Luis Sillero

Personal information
- Full name: Luis Hernán Sillero
- Date of birth: June 23, 1978 (age 46)
- Place of birth: Salta, Argentina
- Height: 1.76 m (5 ft 9+1⁄2 in)
- Position(s): Striker

Senior career*
- Years: Team / Apps / (Gls)
- 2001–2002: Gimnasia y Tiro de Salta / 36 / (11)
- 2002–2003: Atlético Tucumán / 23 / (6)
- 2003: Atlético Talleres / 10 / (1)
- 2004: Unión Central / 41 / (17)
- 2005–2006: Wilstermann / 48 / (31)
- 2006–2007: Real Cartagena / 21 / (3)
- 2007: Bolívar / 15 / (8)
- 2008: Real Potosí / 33 / (16)
- 2009: Universitario / 36 / (20)
- 2010: Blooming / 31 / (5)

= Luis Sillero =

Argentine footballer

Luis Hernán Sillero (born June 23, 1978, in Salta) is a retired Argentine football striker. The last professional club he played for is Bolivian side Blooming.

==Club career==
Sillero started playing professionally at Gimnasia y Tiro de Salta. Later, he had spells with Atlético Tucumán and Atlético Talleres also in Argentina.
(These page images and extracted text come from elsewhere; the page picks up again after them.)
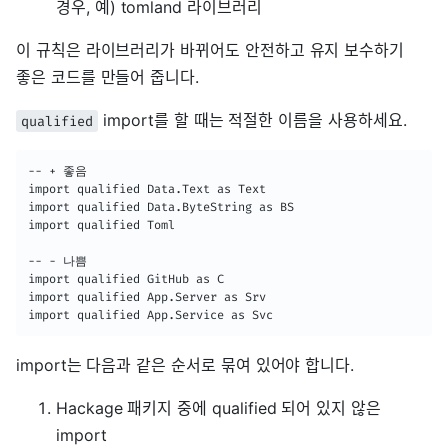
경우, 예) tomland 라이브러리
이 규칙은 라이브러리가 바뀌어도 안전하고 유지 보수하기
좋은 코드를 만들어 줍니다.
import를 할 때는 적절한 이름을 사용하세요.
qualified
-- + 좋음

import qualified Data.Text as Text

import qualified Data.ByteString as BS

import qualified Toml

-- - 나쁨

import qualified GitHub as C

import qualified App.Server as Srv

import qualified App.Service as Svc
import는 다음과 같은 순서로 묶여 있어야 합니다.
Hackage 패키지 중에 qualified 되어 있지 않은
import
In 2004, he made his debut in the Liga de Fútbol Profesional Boliviano with Unión Central before joining Wilstermann the following year. In 2006, Sillero relocated to Colombia and signed for Real Cartagena where he played until mid-2007. Then he moved back to Bolivia to defend Bolívar. Next season he transferred to Real Potosí to help the team face both, the domestic tournament and Copa Libertadores. In 2009 Sillero transferred to Universitario. After a year in Sucre, Sillero was signed by Blooming for the 2010 season.